PM brushes off Baker resignation
David Cameron has played down the importance of Liberal Democrat Norman Baker's decision to quit the Home Office, quipping the Government will "cope without him".
The Prime Minister heaped praise on Theresa May, insisting she was the tough, strong Home Secretary the country needed to keep i t safe.
During a visit to Chatham docks in Kent, Mr Cameron told reporters that he was sure Mr Baker would find other things to do.
But, as he walked off, the premier was heard to say: "We'll cope without him."
Mr Baker quit last night claiming that working with Mrs May had been like "walking through mud" because she treated the Home Office as a Conservative department despite being in coalition.
Asked about the announcement, Mr Cameron said: "Obviously, it's a matter for him and the Liberal Democrats and I'm sure the new minister will get on with the job.
"But overall, I think the Home Office has got a good record.
"It's reformed the police, I think, effectively, it's seen a very significant fall in crime over the last four and a half years and Theresa May is a strong and effective Home Secretary."
He added: "I have worked with Theresa May for eight or nine years now. She is a very effective politician, a very effective administrator.
"I want someone who is a tough Home Secretary, it's a tough world out there. You've got to deal with crime, you've got to deal with terrorism, we've needed to reform the police, we've need to take a whole series of actions to keep this country safe.
"Yes, she is tough and robust but that's why I think she is so good. Many ministers have worked with her very effectively knowing that she is a strong leader."
Mr Baker has complained that Mrs May and her closest aides repeatedly set out to shut down his activities at the Home Office.

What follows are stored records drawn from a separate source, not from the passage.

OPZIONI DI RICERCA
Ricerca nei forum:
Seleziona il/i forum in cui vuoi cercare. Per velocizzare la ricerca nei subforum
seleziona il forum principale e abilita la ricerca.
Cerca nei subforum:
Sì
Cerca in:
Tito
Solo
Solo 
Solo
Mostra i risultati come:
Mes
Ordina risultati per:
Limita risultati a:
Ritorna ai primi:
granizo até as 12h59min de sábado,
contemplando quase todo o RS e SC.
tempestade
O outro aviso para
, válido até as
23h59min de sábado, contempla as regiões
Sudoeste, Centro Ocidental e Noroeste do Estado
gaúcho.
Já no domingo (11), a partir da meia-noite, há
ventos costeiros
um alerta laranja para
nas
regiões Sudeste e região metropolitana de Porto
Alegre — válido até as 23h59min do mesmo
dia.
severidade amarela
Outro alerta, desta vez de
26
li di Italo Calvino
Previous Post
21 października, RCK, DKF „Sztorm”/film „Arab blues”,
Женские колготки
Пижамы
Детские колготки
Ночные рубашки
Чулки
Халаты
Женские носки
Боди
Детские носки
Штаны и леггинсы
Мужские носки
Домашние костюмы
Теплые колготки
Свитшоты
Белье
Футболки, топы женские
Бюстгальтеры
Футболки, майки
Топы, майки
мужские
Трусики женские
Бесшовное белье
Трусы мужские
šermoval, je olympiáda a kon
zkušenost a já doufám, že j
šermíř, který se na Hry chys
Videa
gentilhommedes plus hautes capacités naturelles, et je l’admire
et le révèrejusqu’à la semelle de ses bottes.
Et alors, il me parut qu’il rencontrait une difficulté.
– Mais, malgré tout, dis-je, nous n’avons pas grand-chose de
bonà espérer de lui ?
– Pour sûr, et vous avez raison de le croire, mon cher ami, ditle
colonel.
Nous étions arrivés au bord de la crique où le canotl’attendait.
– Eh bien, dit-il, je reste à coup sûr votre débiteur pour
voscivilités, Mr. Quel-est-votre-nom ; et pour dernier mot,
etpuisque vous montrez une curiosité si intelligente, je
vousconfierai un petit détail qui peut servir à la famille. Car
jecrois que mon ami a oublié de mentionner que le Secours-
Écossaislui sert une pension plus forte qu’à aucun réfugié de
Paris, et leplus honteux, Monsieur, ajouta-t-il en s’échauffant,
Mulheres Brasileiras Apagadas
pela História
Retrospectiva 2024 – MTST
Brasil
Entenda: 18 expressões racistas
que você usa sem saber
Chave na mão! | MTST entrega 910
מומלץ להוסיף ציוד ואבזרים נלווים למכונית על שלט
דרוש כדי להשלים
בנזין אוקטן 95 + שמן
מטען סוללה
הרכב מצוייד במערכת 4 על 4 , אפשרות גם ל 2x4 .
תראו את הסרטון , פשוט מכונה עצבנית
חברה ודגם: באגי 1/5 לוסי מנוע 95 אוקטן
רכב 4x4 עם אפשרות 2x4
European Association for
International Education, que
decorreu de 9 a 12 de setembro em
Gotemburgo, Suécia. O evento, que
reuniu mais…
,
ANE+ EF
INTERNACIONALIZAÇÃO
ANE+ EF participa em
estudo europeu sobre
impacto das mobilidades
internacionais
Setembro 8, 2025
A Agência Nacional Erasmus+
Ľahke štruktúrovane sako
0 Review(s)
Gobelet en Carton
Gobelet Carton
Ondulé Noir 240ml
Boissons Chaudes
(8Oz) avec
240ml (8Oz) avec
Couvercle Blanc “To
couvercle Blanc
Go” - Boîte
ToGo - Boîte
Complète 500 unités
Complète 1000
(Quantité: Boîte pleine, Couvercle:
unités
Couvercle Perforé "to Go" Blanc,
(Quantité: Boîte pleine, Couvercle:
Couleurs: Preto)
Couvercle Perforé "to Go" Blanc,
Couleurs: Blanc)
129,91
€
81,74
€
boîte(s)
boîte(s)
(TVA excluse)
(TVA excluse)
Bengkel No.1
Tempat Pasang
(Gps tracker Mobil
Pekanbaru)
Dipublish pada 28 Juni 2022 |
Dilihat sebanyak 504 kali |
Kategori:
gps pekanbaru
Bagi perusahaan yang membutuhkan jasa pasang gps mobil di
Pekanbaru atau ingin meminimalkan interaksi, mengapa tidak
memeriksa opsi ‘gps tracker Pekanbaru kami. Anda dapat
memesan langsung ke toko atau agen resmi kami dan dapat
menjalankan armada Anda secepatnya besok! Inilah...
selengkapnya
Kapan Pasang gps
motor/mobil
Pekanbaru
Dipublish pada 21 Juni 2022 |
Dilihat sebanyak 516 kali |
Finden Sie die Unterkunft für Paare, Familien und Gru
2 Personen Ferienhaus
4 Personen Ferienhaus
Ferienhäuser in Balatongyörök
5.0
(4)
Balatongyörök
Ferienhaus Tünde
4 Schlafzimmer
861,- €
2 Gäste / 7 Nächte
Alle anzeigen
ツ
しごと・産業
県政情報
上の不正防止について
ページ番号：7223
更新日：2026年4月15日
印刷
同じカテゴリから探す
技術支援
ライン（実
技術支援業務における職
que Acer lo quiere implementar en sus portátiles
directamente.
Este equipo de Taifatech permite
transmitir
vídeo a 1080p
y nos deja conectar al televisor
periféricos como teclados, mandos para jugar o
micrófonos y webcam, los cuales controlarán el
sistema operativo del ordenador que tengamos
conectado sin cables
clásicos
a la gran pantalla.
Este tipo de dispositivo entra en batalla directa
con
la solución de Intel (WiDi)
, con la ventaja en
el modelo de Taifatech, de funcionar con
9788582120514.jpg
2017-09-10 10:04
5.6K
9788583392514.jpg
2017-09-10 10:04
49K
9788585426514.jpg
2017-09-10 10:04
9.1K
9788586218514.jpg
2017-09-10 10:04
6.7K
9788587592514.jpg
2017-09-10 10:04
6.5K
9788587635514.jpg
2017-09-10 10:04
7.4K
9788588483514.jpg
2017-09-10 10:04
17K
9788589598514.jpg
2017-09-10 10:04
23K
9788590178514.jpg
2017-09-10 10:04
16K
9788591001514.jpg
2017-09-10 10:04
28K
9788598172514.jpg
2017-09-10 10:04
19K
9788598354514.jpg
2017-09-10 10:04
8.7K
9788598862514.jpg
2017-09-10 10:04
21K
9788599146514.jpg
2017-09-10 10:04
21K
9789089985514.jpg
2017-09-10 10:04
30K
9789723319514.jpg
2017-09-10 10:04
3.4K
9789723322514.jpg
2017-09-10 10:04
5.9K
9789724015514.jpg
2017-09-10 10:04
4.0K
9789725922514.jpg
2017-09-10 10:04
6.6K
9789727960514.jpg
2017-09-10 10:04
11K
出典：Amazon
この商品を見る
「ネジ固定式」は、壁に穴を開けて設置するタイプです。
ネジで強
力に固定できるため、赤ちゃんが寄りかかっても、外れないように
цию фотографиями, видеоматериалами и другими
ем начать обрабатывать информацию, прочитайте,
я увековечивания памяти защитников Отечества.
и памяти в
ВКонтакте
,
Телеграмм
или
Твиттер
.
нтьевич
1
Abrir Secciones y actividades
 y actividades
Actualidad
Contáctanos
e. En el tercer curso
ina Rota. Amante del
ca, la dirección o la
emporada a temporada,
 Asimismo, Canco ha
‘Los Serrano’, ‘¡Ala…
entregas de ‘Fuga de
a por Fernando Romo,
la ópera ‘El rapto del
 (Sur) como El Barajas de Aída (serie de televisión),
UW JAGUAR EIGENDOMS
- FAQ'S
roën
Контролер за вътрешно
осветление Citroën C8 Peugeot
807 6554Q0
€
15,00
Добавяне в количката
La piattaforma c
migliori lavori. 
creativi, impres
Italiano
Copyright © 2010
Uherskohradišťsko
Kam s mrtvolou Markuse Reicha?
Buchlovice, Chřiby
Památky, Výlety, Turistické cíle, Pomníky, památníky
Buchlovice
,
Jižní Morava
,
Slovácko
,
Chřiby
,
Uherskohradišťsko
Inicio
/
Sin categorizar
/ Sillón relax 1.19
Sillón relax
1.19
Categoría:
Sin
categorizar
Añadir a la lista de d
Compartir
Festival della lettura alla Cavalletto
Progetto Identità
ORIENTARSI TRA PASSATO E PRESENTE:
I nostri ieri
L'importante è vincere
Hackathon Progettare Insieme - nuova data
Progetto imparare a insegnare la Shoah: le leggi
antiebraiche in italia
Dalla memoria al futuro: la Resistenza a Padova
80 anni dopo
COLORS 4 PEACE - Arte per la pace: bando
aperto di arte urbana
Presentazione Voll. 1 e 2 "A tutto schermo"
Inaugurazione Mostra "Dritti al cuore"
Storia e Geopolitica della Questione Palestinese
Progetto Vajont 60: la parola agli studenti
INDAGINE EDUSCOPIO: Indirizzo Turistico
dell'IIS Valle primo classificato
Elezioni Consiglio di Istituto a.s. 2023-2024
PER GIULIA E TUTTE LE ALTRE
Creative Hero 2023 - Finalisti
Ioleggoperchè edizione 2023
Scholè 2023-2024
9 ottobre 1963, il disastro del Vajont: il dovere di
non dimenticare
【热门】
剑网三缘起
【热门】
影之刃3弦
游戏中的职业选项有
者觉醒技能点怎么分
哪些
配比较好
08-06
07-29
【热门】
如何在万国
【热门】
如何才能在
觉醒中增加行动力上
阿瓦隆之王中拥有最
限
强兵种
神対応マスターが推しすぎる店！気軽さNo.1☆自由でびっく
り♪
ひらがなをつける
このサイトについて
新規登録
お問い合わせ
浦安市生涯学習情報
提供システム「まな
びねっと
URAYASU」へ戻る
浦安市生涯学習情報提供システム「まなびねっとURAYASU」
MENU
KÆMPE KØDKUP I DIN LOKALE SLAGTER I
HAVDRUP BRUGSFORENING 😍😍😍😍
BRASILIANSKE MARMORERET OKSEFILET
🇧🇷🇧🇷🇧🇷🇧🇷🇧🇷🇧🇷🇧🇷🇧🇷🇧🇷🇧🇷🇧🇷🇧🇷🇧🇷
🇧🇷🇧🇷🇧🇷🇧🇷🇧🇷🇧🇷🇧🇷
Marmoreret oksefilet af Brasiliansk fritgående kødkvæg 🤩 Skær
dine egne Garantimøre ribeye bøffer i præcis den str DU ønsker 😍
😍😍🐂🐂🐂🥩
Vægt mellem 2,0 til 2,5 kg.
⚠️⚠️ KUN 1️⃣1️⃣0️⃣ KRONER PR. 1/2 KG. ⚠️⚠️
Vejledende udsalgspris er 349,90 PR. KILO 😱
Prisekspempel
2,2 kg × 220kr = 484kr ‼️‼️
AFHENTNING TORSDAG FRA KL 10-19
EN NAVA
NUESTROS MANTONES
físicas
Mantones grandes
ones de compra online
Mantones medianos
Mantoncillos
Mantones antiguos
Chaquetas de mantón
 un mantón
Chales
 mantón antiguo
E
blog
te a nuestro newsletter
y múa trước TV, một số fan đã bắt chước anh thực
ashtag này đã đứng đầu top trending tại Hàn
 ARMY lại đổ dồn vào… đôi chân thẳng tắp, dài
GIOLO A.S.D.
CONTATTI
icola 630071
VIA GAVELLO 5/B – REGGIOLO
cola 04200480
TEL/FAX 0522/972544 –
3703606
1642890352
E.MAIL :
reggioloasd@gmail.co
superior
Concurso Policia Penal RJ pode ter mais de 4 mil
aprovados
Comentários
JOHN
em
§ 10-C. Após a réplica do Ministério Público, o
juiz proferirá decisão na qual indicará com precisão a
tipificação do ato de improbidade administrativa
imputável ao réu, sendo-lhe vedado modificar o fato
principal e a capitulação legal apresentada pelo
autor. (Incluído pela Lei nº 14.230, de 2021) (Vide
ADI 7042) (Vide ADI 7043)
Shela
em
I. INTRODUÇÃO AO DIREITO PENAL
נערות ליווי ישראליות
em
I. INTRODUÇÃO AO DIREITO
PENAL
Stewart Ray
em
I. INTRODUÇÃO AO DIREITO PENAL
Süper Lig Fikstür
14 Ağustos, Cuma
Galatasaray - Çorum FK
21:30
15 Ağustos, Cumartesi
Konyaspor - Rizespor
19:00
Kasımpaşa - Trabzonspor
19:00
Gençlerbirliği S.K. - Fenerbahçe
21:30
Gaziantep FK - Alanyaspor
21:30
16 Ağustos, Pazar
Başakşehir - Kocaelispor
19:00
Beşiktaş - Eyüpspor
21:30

The Home Secretary's special advisers scrutinised what he was up to then "tried to minimise my room for manoeuvre", he said.
His comments came as Deputy Prime Minister Nick Clegg announced that Lynne Featherstone will be replacing Mr Baker as the Liberal Democrats' representative in the department.
Ms Featherstone, who previously served as equalities minister, said she was "very happy to be returning to the Home Office".
Seemingly contradicting Mr Baker's assessment, she said: "I have always had a very constructive relationship with Theresa May and I look forward to working with her again."
Conservative former minister Damian Green insisted that Mr Baker had been the cause of tensions in the department because he tried to act as if he had the same ministerial rank as Mrs May.
But the Lewes MP denied the claims and laid the blame for his departure firmly at Mrs May's door.
"I'm afraid that the Home Secretary, who I think is a formidable woman and a very competent Home Secretary, has one great drawback, which is that she regards this a Conservative department in a Conservative Government and it's not," he said. "It's a coalition department in a coalition Government and I'm afraid that mindset has rather soured things."
He added: "Clearly, there were issues which were in my portfolio which I wanted to take forward and under normal circumstances in any other department I would have been allowed to progress and really there were obstacles put in the way sometimes.
"Her special advisers, in particular, were scrutinising what I was doing and they tried to minimise my room for manoeuvre."
Mr Baker announced he was quitting last night, telling the Independent that working with Mrs May was like "walking through mud".
He highlighted a drugs report that Lib Dems claimed backed the case for a review of the current law, claiming it had been "blocked numerous times" by the Tories.
Mr Baker insisted today that he had formed good working relationships with "many Conservatives" in government, including Mr Green.
"Indeed, I've had a couple of texts this morning from senior Conservatives saying how sorry they are I'm standing down," he said.
But he refused to share the identities of the well-wishers, saying it "wouldn't help their career prospects".
Mr Baker said it had been "onerous" being the only Lib Dem at the Home Office and he was "not sure" that predecessor Jeremy Browne "did manage very well" in the department.
Asked if he was leaving a mess for colleagues to clean up, he replied: "No. I think what I'm doing actually strengthens the position because I think the Home Secretary, I hope, will now think more carefully about how she engages with her Coalition partners."
He added: "I think it is exceptional rather than symbolic as a matter of fact. I think relations across the Coalition are professional and by and large productive.
"I think the Home Office is the cutting edge of the coalition in many ways. It's where the difficult issues arise - immigration and Europe and so on.
"It's not helped by the Home Secretary's views apparently that there is a Conservative Government with a few Lib Dems in it rather than a coalition Government."
Deputy Prime Minister Nick Clegg expressed regret at the loss of "one of the most effective ministers" in the Government but said he "fully" understood why he was stepping down.
"I understand and respect the reasons he has given for standing down as a minister. He was an outstanding minister, but these things happen," he said.
With Ms Featherstone moving to the Home Office, Baroness Northover will take her old job at International Development.
Lorely Burt and Tom Brake become Assistant Government Whips - the latter alongside his job as Deputy Leader of the House - after the departures of Mark Hunter and Jenny Willott.